University of Cincinnati head coach Mick Cronin holds up the net after the Bearcats beat Houston 56-55 at the Amway Center in Orlando, Fla. On Sunday, March 11, 2018.



After 13 seasons in which the University of Cincinnati men’s basketball hit a record of 296 to 147, head coach Mick Cronin grabbed his talents to travel to Los Angeles. Since arriving at the University of California at Los Angeles (UCLA) in 2019, Cronin has led the Bruins to a two-season record of 41-22, finishing fourth and second at the Pac-12 conference.

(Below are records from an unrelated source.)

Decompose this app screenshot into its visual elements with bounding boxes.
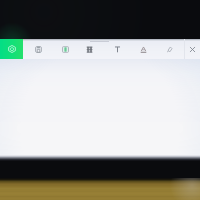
button[interactable]: Insert xyxy=(59,39,72,59)
button[interactable]: Close xyxy=(186,39,199,59)
button[interactable]: Settings xyxy=(163,39,176,59)
button[interactable]: Save xyxy=(32,39,45,59)
button[interactable]: Table xyxy=(83,39,96,59)
button[interactable]: App menu xyxy=(0,39,23,59)
button[interactable]: Font colour xyxy=(137,39,150,59)
button[interactable]: Text style xyxy=(111,39,124,59)
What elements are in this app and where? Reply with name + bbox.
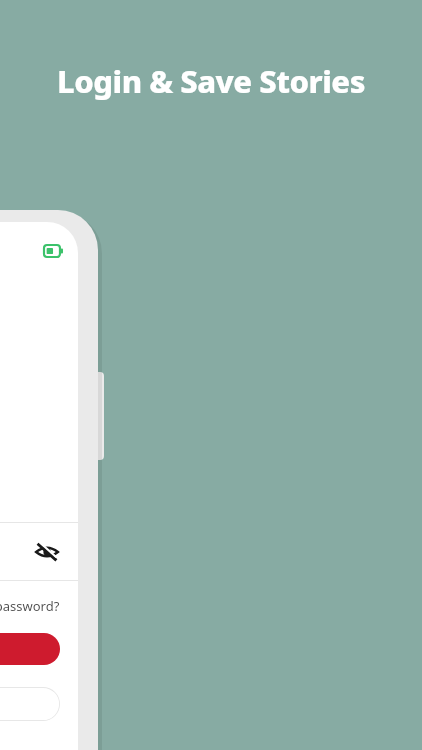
button[interactable]	[0, 633, 60, 665]
button[interactable]	[0, 687, 60, 721]
staticText: Forgot password?	[0, 597, 60, 615]
button[interactable]: Toggle password visibility	[34, 539, 60, 565]
button[interactable]: Forgot password?	[0, 594, 60, 618]
other: Battery	[44, 245, 63, 257]
button[interactable]: Toggle password visibility	[0, 523, 78, 580]
staticText: Login & Save Stories	[0, 60, 422, 750]
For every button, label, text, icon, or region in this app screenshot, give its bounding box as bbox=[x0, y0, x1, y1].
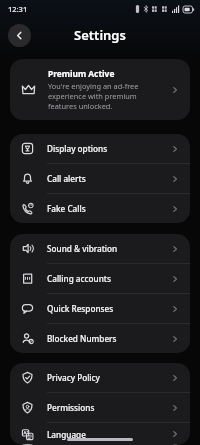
staticText: Call alerts bbox=[47, 173, 170, 184]
button[interactable]: Back bbox=[8, 24, 31, 47]
staticText: Language bbox=[47, 429, 170, 440]
staticText: Display options bbox=[47, 143, 170, 154]
button[interactable]: Sound & vibration bbox=[10, 234, 190, 263]
button[interactable]: Display options bbox=[10, 134, 190, 163]
staticText: Quick Responses bbox=[47, 303, 170, 314]
staticText: You're enjoying an ad-free experience wi… bbox=[48, 81, 164, 111]
button[interactable]: Privacy Policy bbox=[10, 363, 190, 392]
staticText: Sound & vibration bbox=[47, 243, 170, 254]
button[interactable]: Call alerts bbox=[10, 164, 190, 193]
staticText: Premium Active bbox=[48, 68, 115, 79]
staticText: Fake Calls bbox=[47, 203, 170, 214]
staticText: Permissions bbox=[47, 402, 170, 413]
button[interactable]: Blocked Numbers bbox=[10, 324, 190, 353]
staticText: Privacy Policy bbox=[47, 372, 170, 383]
button[interactable]: Quick Responses bbox=[10, 294, 190, 323]
button[interactable]: Language bbox=[10, 423, 190, 445]
staticText: Blocked Numbers bbox=[47, 333, 170, 344]
staticText: Calling accounts bbox=[47, 273, 170, 284]
button[interactable]: Permissions bbox=[10, 393, 190, 422]
button[interactable]: Fake Calls bbox=[10, 194, 190, 223]
staticText: Settings bbox=[74, 26, 126, 44]
staticText: 12:31 bbox=[8, 4, 28, 14]
button[interactable]: Calling accounts bbox=[10, 264, 190, 293]
button[interactable]: Premium Active bbox=[10, 59, 190, 120]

UCLA ranked seventh in their conference the year before Cronin’s arrival, which he quickly turned around with his acquired taste in coaching. Was it a culture change that helped Cronin turn this around? Recruitment class? Blue blood beginner’s luck?

It should come as no surprise that Cronin met the warm Los Angeles weather while running. He brought 13 seasons of his UC coaching style with him. After Cronins Bruins were underestimated as number 11 in the COVID-19-NCAA March Madness Tournament of 2021, they impressively disrupted their way to the Final Four, where they lost in overtime to a summer beater.

After leaving just before the championship game, Cronin said, “We won” when UCLA lost to Gonzaga University.

Cronin’s father Hep, who has seen more TV time than Mick this season, summed up his son’s all-too-typical move: “If you try to win him and extend your career, you will win.” it from Cincinnati or will you win from UCLA? The blue blood winners usually win it. “

While the Bearcat basketball community has had no success in their program this season, they were rightly happy that Cronin took a deep run this year. Was UC just a stepping stone for Cronin to reach a bigger basketball school?

Cronin attended the University of Cincinnati, and while visiting his alma mater, turned down offers to leave before accepting the Bruins.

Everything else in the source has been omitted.